Task objective:
Locate the line bearing "propose ses services" in the material below, then reproduce it and each following line up to and including the line bearing "dans le 28330.".

════════

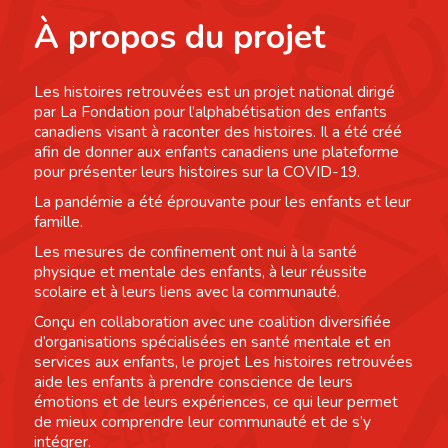
À propos du projet
Les histoires retrouvées est un projet national dirigé
par La Fondation pour l’alphabétisation des enfants
canadiens visant à raconter des histoires. Il a été créé
afin de donner aux enfants canadiens une plateforme
pour présenter leurs histoires sur la COVID-19.
La pandémie a été éprouvante pour les enfants et leur
famille.
Les mesures de confinement ont nui à la santé
physique et mentale des enfants, à leur réussite
scolaire et à leurs liens avec la communauté.
Conçu en collaboration avec une coalition diversifiée
d’organisations spécialisées en santé mentale et en
services aux enfants, le projet Les histoires retrouvées
aide les enfants à prendre conscience de leurs
émotions et de leurs expériences, ce qui leur permet
de mieux comprendre leur communauté et de s’y
intégrer.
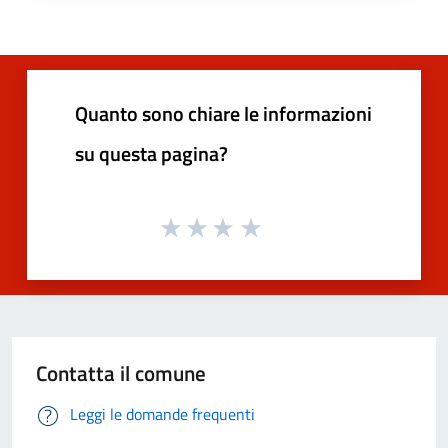
Quanto sono chiare le informazioni
su questa pagina?
Contatta il comune
Leggi le domande frequenti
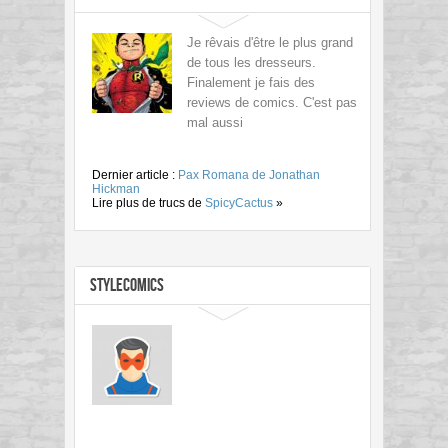
Je rêvais d'être le plus grand
de tous les dresseurs.
Finalement je fais des
reviews de comics. C'est pas
mal aussi
Dernier article :
Pax Romana de Jonathan
Hickman
Lire plus de trucs de
SpicyCactus
»
StyleComics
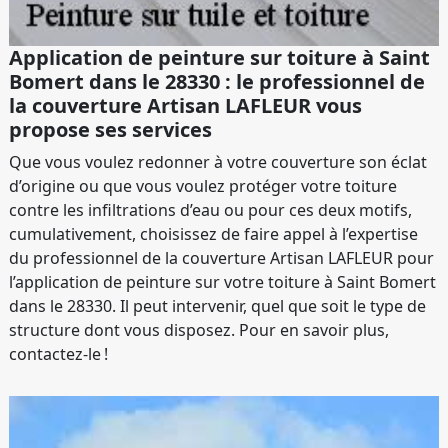
Application de peinture sur toiture à Saint
Bomert dans le 28330 : le professionnel de
la couverture Artisan LAFLEUR vous
propose ses services
Que vous voulez redonner à votre couverture son éclat
d’origine ou que vous voulez protéger votre toiture
contre les infiltrations d’eau ou pour ces deux motifs,
cumulativement, choisissez de faire appel à l’expertise
du professionnel de la couverture Artisan LAFLEUR pour
l’application de peinture sur votre toiture à Saint Bomert
dans le 28330. Il peut intervenir, quel que soit le type de
structure dont vous disposez. Pour en savoir plus,
contactez-le !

════════

Your response:
propose ses services
Que vous voulez redonner à votre couverture son éclat
d’origine ou que vous voulez protéger votre toiture
contre les infiltrations d’eau ou pour ces deux motifs,
cumulativement, choisissez de faire appel à l’expertise
du professionnel de la couverture Artisan LAFLEUR pour
l’application de peinture sur votre toiture à Saint Bomert
dans le 28330. Il peut intervenir, quel que soit le type de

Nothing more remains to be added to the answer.